### ASSIGNMENT
Word for word, restate every record, though not the pictures.

*** STUDY MATERIAL Section Begins ***

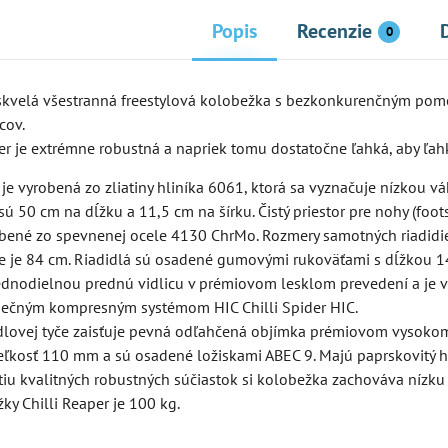
Popis
Recenzie
0
155 €
170 €
6%
6%
e skvelá všestranná freestylová kolobežka s bezkonkurenčným pome
cov.
rite Suspension
Kolobežka Micro Cruiser LED
Kol
 je extrémne robustná a napriek tomu dostatočne ľahká, aby ľahko 
Bla
Skladom
Skl
e vyrobená zo zliatiny hliníka 6061, ktorá sa vyznačuje nízkou v
Zobraziť
Zobraziť
159,80 €
23
ú 50 cm na dĺžku a 11,5 cm na šírku. Čistý priestor pre nohy (foot
obené zo spevnenej ocele 4130 ChrMo. Rozmery samotných riadidie
e je 84 cm. Riadidlá sú osadené gumovými rukoväťami s dĺžkou 1
dnodielnou prednú vidlicu v prémiovom lesklom prevedení a je vy
nečným kompresným systémom HIC Chilli Spider HIC.
dlovej tyče zaisťuje pevná odľahčená objímka prémiovom vysoko
eľkosť 110 mm a sú osadené ložiskami ABEC 9. Majú paprskovitý hl
tiu kvalitných robustných súčiastok si kolobežka zachováva nízku
y Chilli Reaper je 100 kg.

*** STUDY MATERIAL Section Ends ***

### ANSWER AREA
Popis
Recenzie
0
155 €
170 €
6%
6%
e skvelá všestranná freestylová kolobežka s bezkonkurenčným pome
cov.
rite Suspension
Kolobežka Micro Cruiser LED
Kol
 je extrémne robustná a napriek tomu dostatočne ľahká, aby ľahko 
Bla
Skladom
Skl
e vyrobená zo zliatiny hliníka 6061, ktorá sa vyznačuje nízkou v
Zobraziť
Zobraziť
159,80 €
23
ú 50 cm na dĺžku a 11,5 cm na šírku. Čistý priestor pre nohy (foot
obené zo spevnenej ocele 4130 ChrMo. Rozmery samotných riadidie
e je 84 cm. Riadidlá sú osadené gumovými rukoväťami s dĺžkou 1
dnodielnou prednú vidlicu v prémiovom lesklom prevedení a je vy
nečným kompresným systémom HIC Chilli Spider HIC.
dlovej tyče zaisťuje pevná odľahčená objímka prémiovom vysoko
eľkosť 110 mm a sú osadené ložiskami ABEC 9. Majú paprskovitý hl
tiu kvalitných robustných súčiastok si kolobežka zachováva nízku
y Chilli Reaper je 100 kg.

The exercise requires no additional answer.